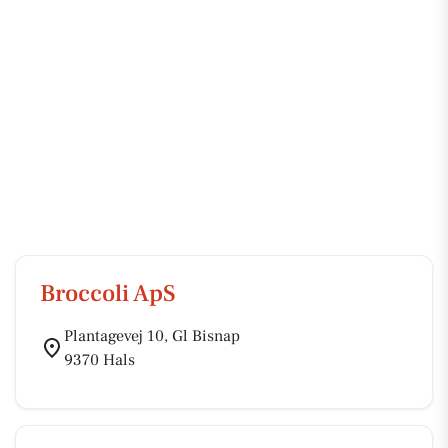
Broccoli ApS
Plantagevej 10, Gl Bisnap
9370 Hals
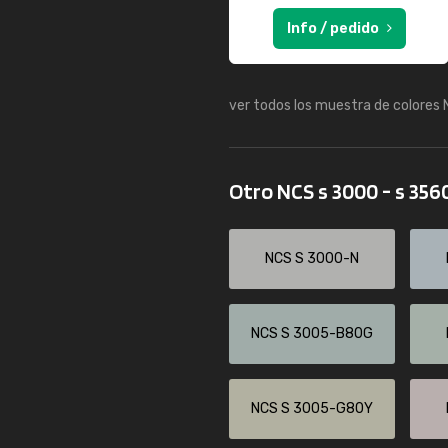
Info / pedido
ver todos los muestra de colores
Otro NCS s 3000 - s 356
NCS S 3000-N
NCS S 3005-B80G
NCS S 3005-G80Y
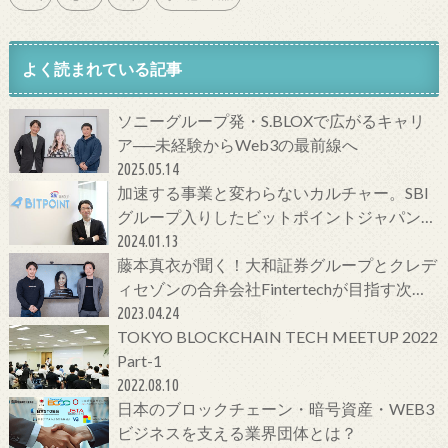
よく読まれている記事
ソニーグループ発・S.BLOXで広がるキャリ
ア──未経験からWeb3の最前線へ
2025.05.14
加速する事業と変わらないカルチャー。SBI
グループ入りしたビットポイントジャパンの
今をCTOに聞いてみた！
2024.01.13
藤本真衣が聞く！大和証券グループとクレデ
ィセゾンの合弁会社Fintertechが目指す次世
代金融サービスとは
2023.04.24
TOKYO BLOCKCHAIN TECH MEETUP 2022
Part-1
2022.08.10
日本のブロックチェーン・暗号資産・WEB3
ビジネスを支える業界団体とは？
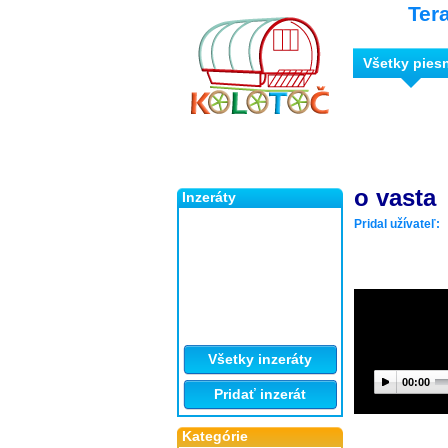
Ter
Všetky pies
o vasta
Inzeráty
Pridal užívateľ:
Všetky inzeráty
00:00
Pridať inzerát
Kategórie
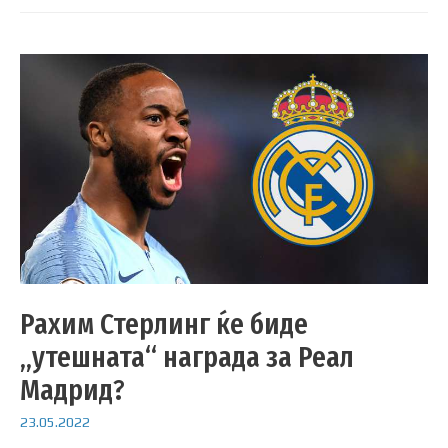
Рахим Стерлинг ќе биде
„утешната“ награда за Реал
Мадрид?
23.05.2022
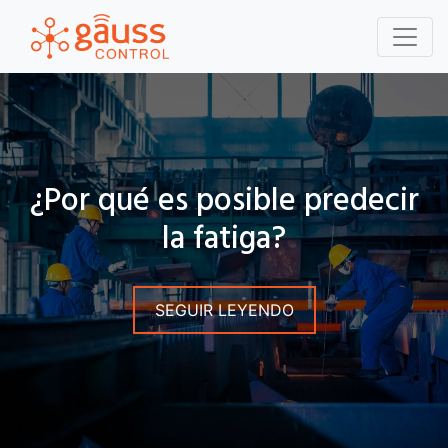
¿Por qué es posible predecir
la fatiga?
SEGUIR LEYENDO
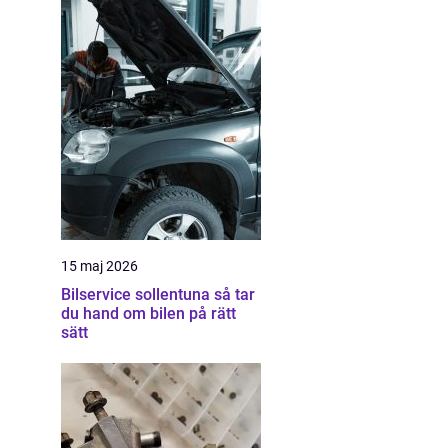
15 maj 2026
Bilservice sollentuna så tar
du hand om bilen på rätt
sätt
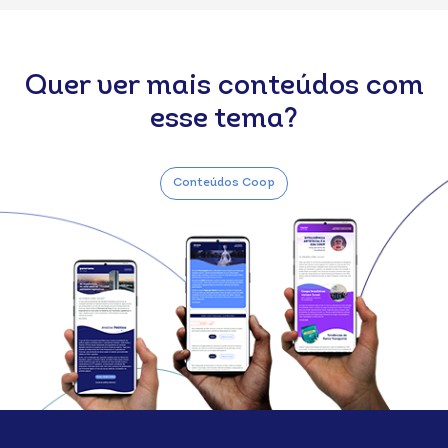
Quer ver mais conteúdos com
esse tema?
Conteúdos Coop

....................

Copy every record above exactly as written, but leave out the pictures.

Answer section.
Broccoli ApS
Plantagevej 10, Gl Bisnap
9370 Hals
Info / pedido
ver todos los muestra de colores
Otro NCS s 3000 - s 356
NCS S 3000-N
NCS S 3005-B80G
NCS S 3005-G80Y
よく読まれている記事
ソニーグループ発・S.BLOXで広がるキャリ
ア──未経験からWeb3の最前線へ
2025.05.14
加速する事業と変わらないカルチャー。SBI
グループ入りしたビットポイントジャパンの
今をCTOに聞いてみた！
2024.01.13
藤本真衣が聞く！大和証券グループとクレデ
ィセゾンの合弁会社Fintertechが目指す次世
代金融サービスとは
2023.04.24
TOKYO BLOCKCHAIN TECH MEETUP 2022
Part-1
2022.08.10
日本のブロックチェーン・暗号資産・WEB3
ビジネスを支える業界団体とは？
Ter
Všetky pies
o vasta
Inzeráty
Pridal užívateľ:
Všetky inzeráty
00:00
Pridať inzerát
Kategórie
Рахим Стерлинг ќе биде
„утешната“ награда за Реал
Мадрид?
23.05.2022
¿Por qué es posible predecir
la fatiga?
SEGUIR LEYENDO
15 maj 2026
Bilservice sollentuna så tar
du hand om bilen på rätt
sätt
Quer ver mais conteúdos com
esse tema?
Conteúdos Coop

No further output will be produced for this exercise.